Your instructions -
The records below must be output exactly, with no images carried over.

● ● ● ● ● ● ●

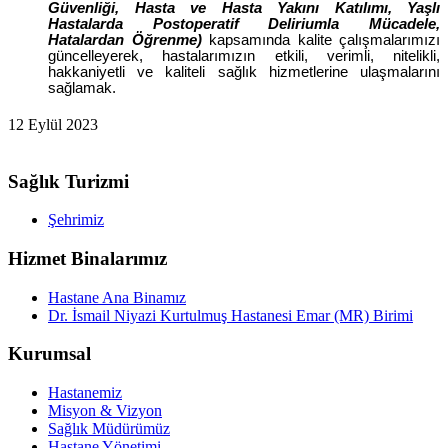
Güvenliği, Hasta ve Hasta Yakını Katılımı, Yaşlı
Hastalarda Postoperatif Deliriumla Mücadele,
Hatalardan Öğrenme)
kapsamında kalite çalışmalarımızı
güncelleyerek, hastalarımızın etkili, verimli, nitelikli,
hakkaniyetli ve kaliteli sağlık hizmetlerine ulaşmalarını
sağlamak.
12 Eylül 2023
Sağlık Turizmi
Şehrimiz
Hizmet Binalarımız
Hastane Ana Binamız
Dr. İsmail Niyazi Kurtulmuş Hastanesi Emar (MR) Birimi
Kurumsal
Hastanemiz
Misyon & Vizyon
Sağlık Müdürümüz
Hastane Yönetimi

● ● ● ● ● ● ●

Solution for this problem -
Güvenliği, Hasta ve Hasta Yakını Katılımı, Yaşlı
Hastalarda Postoperatif Deliriumla Mücadele,
Hatalardan Öğrenme)
kapsamında kalite çalışmalarımızı
güncelleyerek, hastalarımızın etkili, verimli, nitelikli,
hakkaniyetli ve kaliteli sağlık hizmetlerine ulaşmalarını
sağlamak.
12 Eylül 2023
Sağlık Turizmi
Şehrimiz
Hizmet Binalarımız
Hastane Ana Binamız
Dr. İsmail Niyazi Kurtulmuş Hastanesi Emar (MR) Birimi
Kurumsal
Hastanemiz
Misyon & Vizyon
Sağlık Müdürümüz
Hastane Yönetimi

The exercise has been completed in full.